Ribbon movie review: Kalki Koechlin, Sumeet Vyas' invested performances tie this film together
Though are some moments of note, if Ribbon works at all, it is credit to Kalki Koechlin’s and Sumeet Vyas’ committed and convincing performances.
In modern times, a double income-earning couple is not uncommon. But when the wife gets pregnant, it is often she who must make the maximum sacrifices and commit herself to child rearing. In the case of the upwardly mobile Sahana and Karan, both on a career fast track, news of a pregnancy is received differently. She’s sure it is bad timing, he’s convinced all will be well. This story of urban relationships runs through a gamut of issues and angst affecting a modern working couple that must adjust to an unplanned pregnancy.
Over the course of the film, we see the baby being born, Sahana returning to work, Karan taking on additional assignments to pay off mounting debts, issues with gender discrimination at Sahana’s work place, the complexities of hiring a nanny, life improving and then throwing a curve ball just when the family settles into a cushy life.
The insight, the unique take that you impatiently await as this mundane drama plays out, remains undelivered by the writers and director. If you are engaged at all, it is owing to the efforts of Kalki Koechlin and Sumeet Vyas who immerse themselves in their parts. The story is mostly told from Sahana’s point of view. But you wish for a little more of Karan’s perspective too.
Most working parents speak of the guilt of leaving a newborn/ toddler as they pursue careers. This is unexplored by writers Rakhee Sandilya (also the director) and Rajeev Upadhyay. A nanny is hired without any due diligence. From the moment she first rings the doorbell, you can see bad news written all over her yet Sahana relies on an app for the reference.
As she busies herself getting back to her job, director Sandilya drives home the deeply entrenched gender discrimination against working mothers. Gender discrimination is a strong element of the story and one of the many headlines that the story touches on that is actually explored in some depth. But the actors playing managers, colleagues, interviewers and bosses are so amateur that the scenes are inadvertently comical. In fact, several of the supporting cast members overact in jarring contrast to Koechlin and Vyas’s controlled performances.
Some of the working mothers who watched the film with me commented that their lives are not as mundane as that of Karan-Sahana.
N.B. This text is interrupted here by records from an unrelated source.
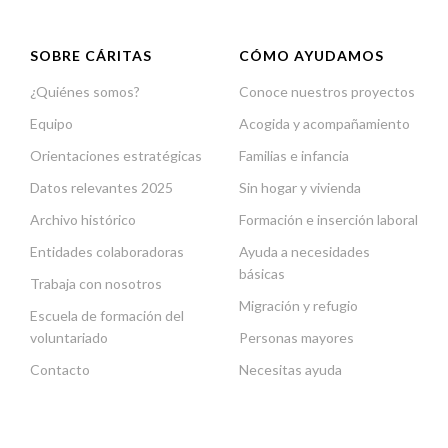
SOBRE CÁRITAS
CÓMO AYUDAMOS
¿Quiénes somos?
Conoce nuestros proyectos
Equipo
Acogida y acompañamiento
Orientaciones estratégicas
Familias e infancia
Datos relevantes 2025
Sin hogar y vivienda
Archivo histórico
Formación e inserción laboral
Entidades colaboradoras
Ayuda a necesidades
básicas
Trabaja con nosotros
Migración y refugio
Escuela de formación del
voluntariado
Personas mayores
Contacto
Necesitas ayuda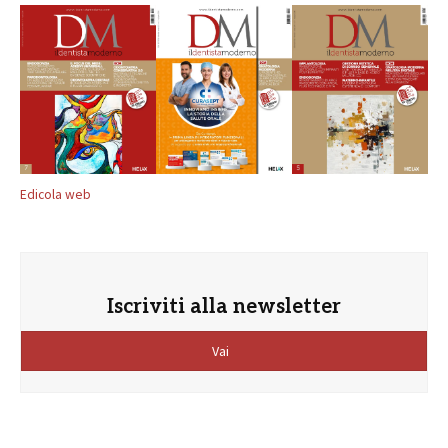
Edicola web
Iscriviti alla newsletter
Vai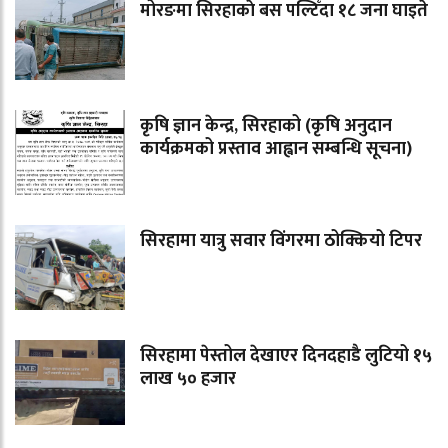
मोरङमा सिरहाकाे बस पल्टिँदा १८ जना घाइते
कृषि ज्ञान केन्द्र, सिरहाको (कृषि अनुदान
कार्यक्रमको प्रस्ताव आह्वान सम्बन्धि सूचना)
सिरहामा यात्रु सवार विंगरमा ठोक्कियो टिपर
सिरहामा पेस्तोल देखाएर दिनदहाडै लुटियो १५
लाख ५० हजार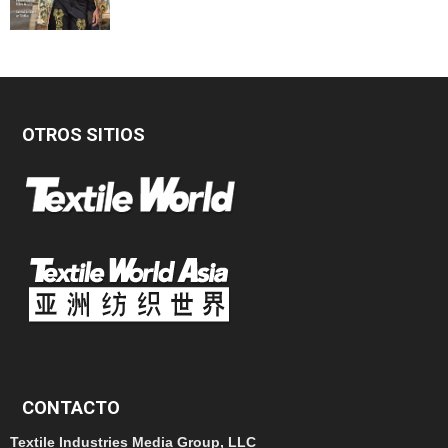
OTROS SITIOS
CONTACTO
Textile Industries Media Group, LLC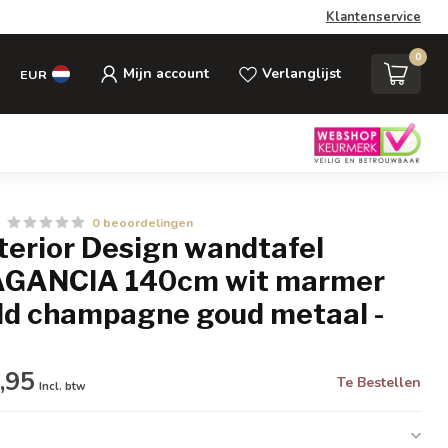
Klantenservice
0
Mijn account
Verlanglijst
EUR
0 beoordelingen
nterior Design wandtafel
GANCIA 140cm wit marmer
ld champagne goud metaal -
,95
Te Bestellen
Incl. btw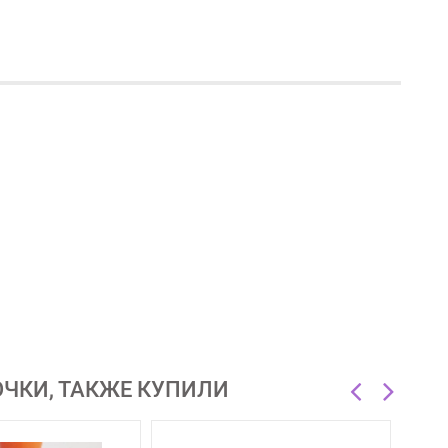
ОЧКИ, ТАКЖЕ КУПИЛИ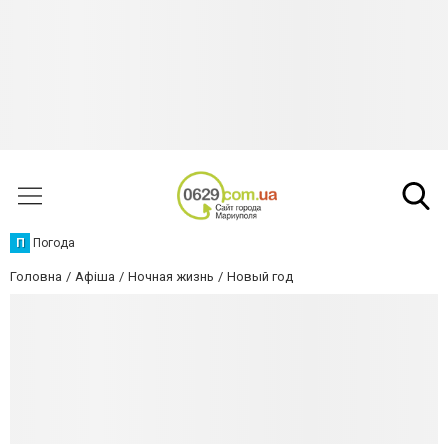
П
Погода
Головна
Афіша
Ночная жизнь
Новый год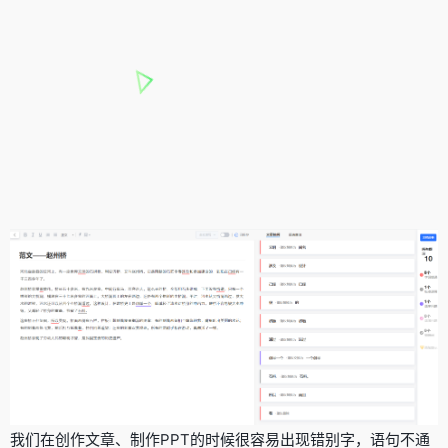
我们在创作文章、制作PPT的时候很容易出现错别字，语句不通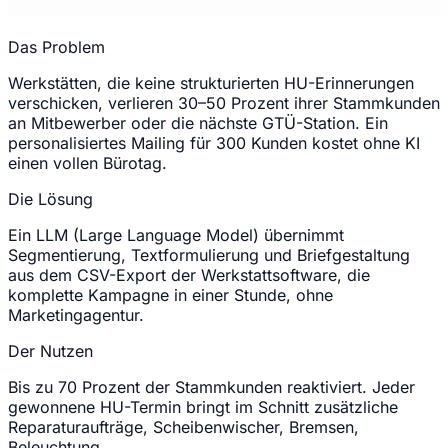
Das Problem
Werkstätten, die keine strukturierten HU-Erinnerungen
verschicken, verlieren 30–50 Prozent ihrer Stammkunden
an Mitbewerber oder die nächste GTÜ-Station. Ein
personalisiertes Mailing für 300 Kunden kostet ohne KI
einen vollen Bürotag.
Die Lösung
Ein LLM (Large Language Model) übernimmt
Segmentierung, Textformulierung und Briefgestaltung
aus dem CSV-Export der Werkstattsoftware, die
komplette Kampagne in einer Stunde, ohne
Marketingagentur.
Der Nutzen
Bis zu 70 Prozent der Stammkunden reaktiviert. Jeder
gewonnene HU-Termin bringt im Schnitt zusätzliche
Reparaturaufträge, Scheibenwischer, Bremsen,
Beleuchtung.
And it’s the series of uninteresting events in their lives that makes the film seem longer than its one hour 46 minutes running time.
Although Sandilya’s documentary-like style of having the camera follow the characters from behind gets clumsy at times in a feature narrative (you can sense from the actors that they have been instructed to 'ignore’ the camera), she smoothly handles the transition of time moving the story along over a period of some years.
While several societal and emotional comments are underscored, there is scant exploration of several compelling issues, not even the plot twist in the final act.
Not all ideas translate well to film and though are some moments of note, if Ribbon works at all, it is credit to Koechlin’s and Vyas’ committed and convincing performances.